Madoff Talks From Prison About His “Billion Dollar” Net Worth and “Strategies”
11:06 am, May 23rd | by Amy Tennery
In the wake of the Madoff Ponzi scandal, the public dialogue has switched from “how could he?” to “did they know?” We’re referring, of course, to the alleged Madoff feeder fund managers and in-the-loop investors, who somehow managed to make a killing off of Bernie while others were, well, just killed.
The spotlight settled on Mets owner Fred Wilpon in 2009, when major news outlets reported that he made roughly $48 million from his investment with Madoff. Since then, Wilpon’s key fight has shifted from resurrecting the Mets lineup to salvaging his reputation — and fortune.

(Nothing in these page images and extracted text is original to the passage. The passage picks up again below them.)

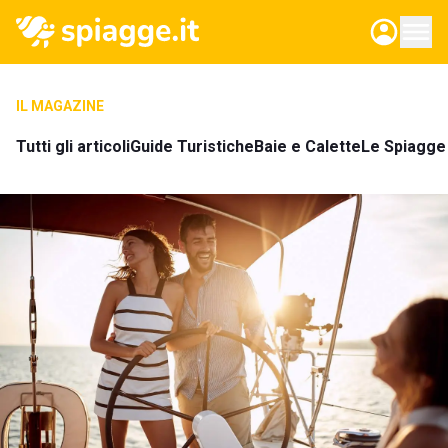
IL MAGAZINE
Tutti gli articoli
Guide Turistiche
Baie e Calette
Le Spiagge 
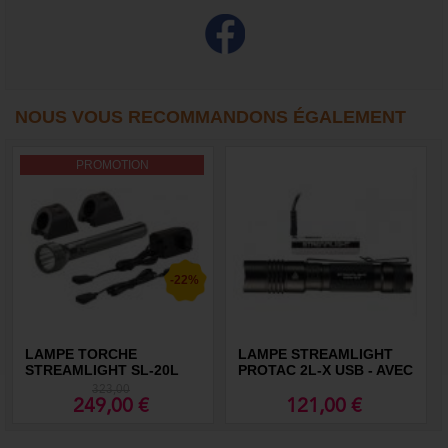
NOUS VOUS RECOMMANDONS ÉGALEMENT
PROMOTION
-22%
LAMPE TORCHE
LAMPE STREAMLIGHT
STREAMLIGHT SL-20L
PROTAC 2L-X USB - AVEC
RECHARGEABLE
PILES RECHARGEABLES -
323,00
SOUS BLISTER
249,00 €
121,00 €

An opus published in the New Yorker articulates the challenge this way: “Wilpon must prove that he was a dupe rather than a crook.”
Of course, Bernie is all to happy to settle that score (from prison, of course):
““Fred was not [at] all stock market savvy and [friend and fellow investor] Saul [Katz] was not really either. They were strictly Real Estate people. Although I explained the Strategy to them they were not sophisticated enough to evaluate it properly, nor were most of my other individual clients. They were not in a position to perform the necessary due diligence and did not have access to necessary financial info or records.”

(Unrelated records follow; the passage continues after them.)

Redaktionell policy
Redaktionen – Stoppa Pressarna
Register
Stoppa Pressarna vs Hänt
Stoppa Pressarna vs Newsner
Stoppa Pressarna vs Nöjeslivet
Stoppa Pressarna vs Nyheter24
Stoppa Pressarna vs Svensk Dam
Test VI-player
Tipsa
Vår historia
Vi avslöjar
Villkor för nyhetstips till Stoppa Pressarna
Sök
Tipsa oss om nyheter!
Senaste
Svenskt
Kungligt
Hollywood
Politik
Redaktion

So that’s it? Wilpon was too stupid to know what was happening?
In a series of interviews over email and by phone (“the grinding sounds of a floor buffer in the background nearly drowned him out,” the reporter comments), Madoff insists that when Wilpon first invested with him in the 80s, he was on the level — something that prosecutors deny (Madoff said the Ponzi scheme started in the 1990s, the prosecutors contend it began in the 1980s):
“I was worth a billion dollars before any of this nonsense started. I had my apartment, a beach house, my yacht, a small house in France. It was very conservative compared to what I could have afforded. We were all making a lot of money. I spent what fit in with our family life styles. He was just a regular guy, and that’s what he likes about me.”
A billion dollars, eh? Too bad about that whole zero credibility thing or that might almost be impressive.
Of course, Madoff really doesn’t help his case by claiming that he and Wilpon’s values were “identical,” but we’ll let that one go. Unfortunately for Wilpon, others may not.
Also, after the tongue lashing Wilpon gave some of the Mets’ biggest stars in the piece — and after calling the Mets a “s— team” — we doubt he’ll be getting any sympathy over at Citi Field, either.